7.8 What if we ignore domain analysis
If we do not specify the subpopulation in a survey and treat the subset of the dataset as a separate survey, the resulting standard error would be incorrect. We would compare the difference in SE by the \(\texttt{R}\) program. Here, we give an extreme example to emphasize the effect if we do not specify the subpopulation. Suppose we are interested in the \(\texttt{ENV_AFRDWLK_MCQ}\) variable and want to compare it between people with BMI below and above 19. There are 38 and 762 respondents with BMI < 19 and those have at least 19, respectively. Here are the codes for such a comparison.
R
# It is correct to specify the subpopulations
svytotal(~ENV_AFRDWLK_MCQ, design = subset(CLSA.design, BMI < 19))
svytotal(~ENV_AFRDWLK_MCQ, design = subset(CLSA.design, BMI >= 19))
# It is not appropriate if we divide the dataset and
# re-declare the survey design
CLSAData.low.BMI <-CLSAData[which(CLSAData$BMI < 19), ]
CLSAData.high.BMI<-CLSAData[which(CLSAData$BMI >= 19),]
CLSA.design.low.BMI<- svydesign(ids = ~ entity_id, strata = ~StraVar,
weights = ~WGHTS_INFLATION_TRM, data = CLSAData.low.BMI, nest = TRUE )
CLSA.design.high.BMI<- svydesign(ids = ~ entity_id, strata = ~ StraVar,
weights = ~ WGHTS_INFLATION_TRM, data = CLSAData.high.BMI nest = TRUE)
svytotal(~ENV_AFRDWLK_MCQ, design = CLSA.design.low.BMI)
svytotal(~ENV_AFRDWLK_MCQ, design = CLSA.design.high.BMI)
Result comparison
Population Estimates | Total | SE | Total | SE |
---|---|---|---|---|
BMI \(\geq\) 19 | ||||
Strongly Agree | 51736.0433 | 7428.5580 | 51736.0433 | 7418.5693 |
Agree | 62622.6338 | 8405.6710 | 62622.6338 | 8389.5494 |
Disagree | 147101.0999 | 13765.9214 | 147101.0999 | 13679.5034 |
Strongly Disagree | 261353.6022 | 20620.7902 | 261353.6022 | 20453.7439 |
BMI < 19 | ||||
Strongly Agree | 929.8891 | 708.2762 | 929.8891 | 659.1306 |
Agree | 3196.3136 | 1507.3081 | 3196.3136 | 1441.5175 |
Disagree | 2509.4450 | 1374.4214 | 2509.4450 | 1282.9361 |
Strongly Disagree | 19742.0720 | 7747.7715 | 19742.0720 | 6942.1285 |
Readers can see that the estimates for the total are the same for both groups, while there are substantial differences in the standard error. If we specify the subpopulation, the standard errors given by the program would be more reasonable and generally slightly higher.
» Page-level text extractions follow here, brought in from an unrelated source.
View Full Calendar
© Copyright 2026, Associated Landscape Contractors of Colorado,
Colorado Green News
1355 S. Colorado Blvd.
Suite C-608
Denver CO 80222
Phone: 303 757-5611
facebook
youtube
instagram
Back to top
It is because the statistical package would treat the sizes of subpopulations to be random in domain analysis, and therefore, there is more uncertainty in the population estimates.
Note:
The total of the subpopulations estimates from the table above is much smaller than the CLSA study population. It is because the dataset used for illustration is only a subset of a synthetic CLSA dataset. The actual dataset should give much larger sub population totals.